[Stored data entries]
= Beginning of Section =
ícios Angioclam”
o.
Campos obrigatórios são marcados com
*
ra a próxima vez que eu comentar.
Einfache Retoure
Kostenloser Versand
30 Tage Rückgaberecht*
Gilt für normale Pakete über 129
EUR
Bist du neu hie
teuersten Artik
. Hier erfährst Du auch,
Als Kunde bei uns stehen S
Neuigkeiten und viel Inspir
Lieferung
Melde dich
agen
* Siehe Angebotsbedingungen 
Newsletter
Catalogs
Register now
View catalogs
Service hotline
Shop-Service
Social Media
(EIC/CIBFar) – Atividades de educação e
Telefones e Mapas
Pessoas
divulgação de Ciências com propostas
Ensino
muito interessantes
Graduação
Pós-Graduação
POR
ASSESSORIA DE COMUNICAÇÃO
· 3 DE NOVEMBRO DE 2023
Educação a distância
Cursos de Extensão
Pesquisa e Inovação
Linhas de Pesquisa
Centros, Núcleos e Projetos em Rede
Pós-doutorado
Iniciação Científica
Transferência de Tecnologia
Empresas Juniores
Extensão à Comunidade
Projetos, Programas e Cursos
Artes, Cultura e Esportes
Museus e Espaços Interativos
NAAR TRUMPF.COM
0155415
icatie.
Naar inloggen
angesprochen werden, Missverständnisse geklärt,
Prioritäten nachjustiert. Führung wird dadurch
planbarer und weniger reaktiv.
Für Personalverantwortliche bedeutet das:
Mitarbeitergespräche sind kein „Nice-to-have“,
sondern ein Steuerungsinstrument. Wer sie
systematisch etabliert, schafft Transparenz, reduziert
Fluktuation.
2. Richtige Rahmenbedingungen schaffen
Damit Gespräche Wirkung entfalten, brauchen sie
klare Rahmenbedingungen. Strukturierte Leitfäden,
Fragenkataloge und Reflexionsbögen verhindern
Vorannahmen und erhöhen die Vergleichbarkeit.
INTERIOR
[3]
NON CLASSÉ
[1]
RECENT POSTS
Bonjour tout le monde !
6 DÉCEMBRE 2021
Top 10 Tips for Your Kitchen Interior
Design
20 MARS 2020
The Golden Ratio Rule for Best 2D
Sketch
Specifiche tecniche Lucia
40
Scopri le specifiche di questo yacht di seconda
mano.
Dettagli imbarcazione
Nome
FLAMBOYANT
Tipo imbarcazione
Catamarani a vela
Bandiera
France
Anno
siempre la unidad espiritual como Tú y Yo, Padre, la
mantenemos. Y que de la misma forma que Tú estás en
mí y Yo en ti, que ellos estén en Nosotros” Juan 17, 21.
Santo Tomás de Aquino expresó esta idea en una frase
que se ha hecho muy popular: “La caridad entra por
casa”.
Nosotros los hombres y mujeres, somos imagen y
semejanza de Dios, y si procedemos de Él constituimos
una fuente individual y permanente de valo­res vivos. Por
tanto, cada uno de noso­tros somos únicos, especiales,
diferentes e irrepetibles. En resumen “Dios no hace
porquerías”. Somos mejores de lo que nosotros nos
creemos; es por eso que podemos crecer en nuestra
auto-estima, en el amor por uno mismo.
= End of Section =
WHAT IS BEING ASKED:
Retype all the data verbatim.

ANSWER TO THIS EXERCISE:
ícios Angioclam”
o.
Campos obrigatórios são marcados com
*
ra a próxima vez que eu comentar.
Einfache Retoure
Kostenloser Versand
30 Tage Rückgaberecht*
Gilt für normale Pakete über 129
EUR
Bist du neu hie
teuersten Artik
. Hier erfährst Du auch,
Als Kunde bei uns stehen S
Neuigkeiten und viel Inspir
Lieferung
Melde dich
agen
* Siehe Angebotsbedingungen 
Newsletter
Catalogs
Register now
View catalogs
Service hotline
Shop-Service
Social Media
(EIC/CIBFar) – Atividades de educação e
Telefones e Mapas
Pessoas
divulgação de Ciências com propostas
Ensino
muito interessantes
Graduação
Pós-Graduação
POR
ASSESSORIA DE COMUNICAÇÃO
· 3 DE NOVEMBRO DE 2023
Educação a distância
Cursos de Extensão
Pesquisa e Inovação
Linhas de Pesquisa
Centros, Núcleos e Projetos em Rede
Pós-doutorado
Iniciação Científica
Transferência de Tecnologia
Empresas Juniores
Extensão à Comunidade
Projetos, Programas e Cursos
Artes, Cultura e Esportes
Museus e Espaços Interativos
NAAR TRUMPF.COM
0155415
icatie.
Naar inloggen
angesprochen werden, Missverständnisse geklärt,
Prioritäten nachjustiert. Führung wird dadurch
planbarer und weniger reaktiv.
Für Personalverantwortliche bedeutet das:
Mitarbeitergespräche sind kein „Nice-to-have“,
sondern ein Steuerungsinstrument. Wer sie
systematisch etabliert, schafft Transparenz, reduziert
Fluktuation.
2. Richtige Rahmenbedingungen schaffen
Damit Gespräche Wirkung entfalten, brauchen sie
klare Rahmenbedingungen. Strukturierte Leitfäden,
Fragenkataloge und Reflexionsbögen verhindern
Vorannahmen und erhöhen die Vergleichbarkeit.
INTERIOR
[3]
NON CLASSÉ
[1]
RECENT POSTS
Bonjour tout le monde !
6 DÉCEMBRE 2021
Top 10 Tips for Your Kitchen Interior
Design
20 MARS 2020
The Golden Ratio Rule for Best 2D
Sketch
Specifiche tecniche Lucia
40
Scopri le specifiche di questo yacht di seconda
mano.
Dettagli imbarcazione
Nome
FLAMBOYANT
Tipo imbarcazione
Catamarani a vela
Bandiera
France
Anno
siempre la unidad espiritual como Tú y Yo, Padre, la
mantenemos. Y que de la misma forma que Tú estás en
mí y Yo en ti, que ellos estén en Nosotros” Juan 17, 21.
Santo Tomás de Aquino expresó esta idea en una frase
que se ha hecho muy popular: “La caridad entra por
casa”.
Nosotros los hombres y mujeres, somos imagen y
semejanza de Dios, y si procedemos de Él constituimos
una fuente individual y permanente de valo­res vivos. Por
tanto, cada uno de noso­tros somos únicos, especiales,
diferentes e irrepetibles. En resumen “Dios no hace
porquerías”. Somos mejores de lo que nosotros nos
creemos; es por eso que podemos crecer en nuestra
auto-estima, en el amor por uno mismo.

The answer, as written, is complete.